Web Performance refers to how a website loads. Historically, web performance was closely linked to the loading speed of a website. Nowadays, it is also linked to the quality of the user experience.
Is It fast? Can the user interact in a smooth way? Is the layout of the page displayed in a stable way?
This article gives an introduction to what Web performance is, how to measure it, and how to know if a website is performing well.
How do you measure web performance?
Two ways exist to measure Web Performance: With Synthetic and Real User Monitoring tools.
Real User Monitoring tools:
They capture Web performance metrics while users are visiting web pages in a real context. The goal is to understand the distribution of a website audience better. We can better identify pain points and prioritize optimizations thanks to users’ data.
>Read our article on how to validate your site speed optimization efforts
Synthetic performance tools:
They do an emulation of a Web page loading and measure some metrics.
Synthetic tools are useful for debugging site speed and performance issues. Since they audit Web performance in a controlled context, they can’t represent the real user experience.
Developers use synthetic tools for auditing and finding optimization hints. Unfortunately, these tools introduced a kind of score obsession. In effect, developers and managers focus too much on synthetic scores and forget that they don’t represent users.
>Read our guide on how to avoid Website speed test pitfalls
How do you know if a website is performing well?
Measure and monitor its speed/performance!
If you care about your users, you should capture real user data thanks to a Real User Monitoring tool. Google created and made public the CrUX dataset. This helps site owners to explore their website users’ data, monitor it over time, and compare it to other websites. Despite CrUX only reporting Chrome data, it is a valuable dataset for web performance.

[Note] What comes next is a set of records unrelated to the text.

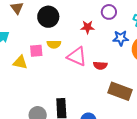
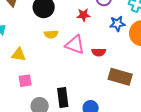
pink square: (36, 51) -> (25, 81), moved

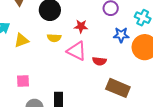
red star: (83, 15) -> (81, 26), moved
yellow triangle: (19, 55) -> (21, 40), moved, turned -35

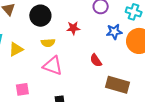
pink triangle: (77, 51) -> (53, 66), moved
red semicircle: (99, 61) -> (96, 60), turned 56

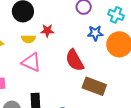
red star: (73, 28) -> (47, 31), moved
red semicircle: (96, 60) -> (75, 60), size x1.6

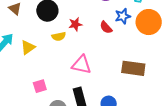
red semicircle: (75, 60) -> (106, 27), moved, size x0.6
pink triangle: (31, 62) -> (81, 65), moved

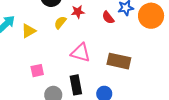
yellow semicircle: (59, 36) -> (60, 23), turned 136
brown rectangle: (133, 68) -> (119, 61), moved

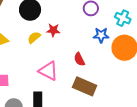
red semicircle: (108, 18) -> (79, 59), moved

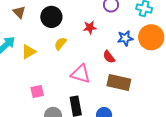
red star: (53, 30) -> (90, 27), moved
blue star: (101, 35) -> (125, 38), moved

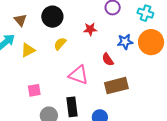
brown triangle: (19, 12) -> (20, 20), moved
brown rectangle: (119, 82) -> (116, 86), turned -30

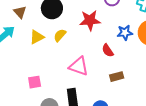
red star: (90, 29) -> (90, 20), size x1.5
yellow triangle: (28, 50) -> (37, 37), moved
brown rectangle: (116, 86) -> (117, 77), size x0.6

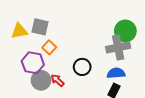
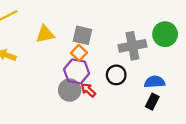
gray square: (40, 27) -> (82, 35), moved
gray cross: (118, 47) -> (132, 46), moved
purple hexagon: (33, 63) -> (77, 71), moved

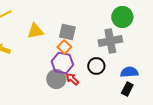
green circle: (165, 34) -> (122, 17), moved

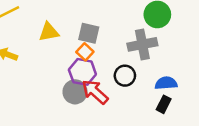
red arrow: (72, 79) -> (95, 92), size x1.6

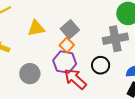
gray square: (89, 33) -> (70, 29), turned 36
gray circle: (75, 92) -> (30, 74), moved

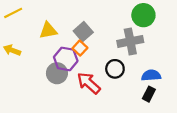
purple hexagon: (65, 62) -> (66, 59), moved
gray circle: (30, 74) -> (57, 73), moved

I created a free tool, a tool that allows you to easily explore and Visualize CrUX data without writing a line of code! Check your Web Vitals now
User experience quality thresholds:
Google introduced the Web Vitals initiative to simplify the assessment of the Web performance of websites. To pass the Web Vitals evaluation, real users’ data must reach at least 75% of the good threshold on each of the metrics (LCP, FID, and CLS).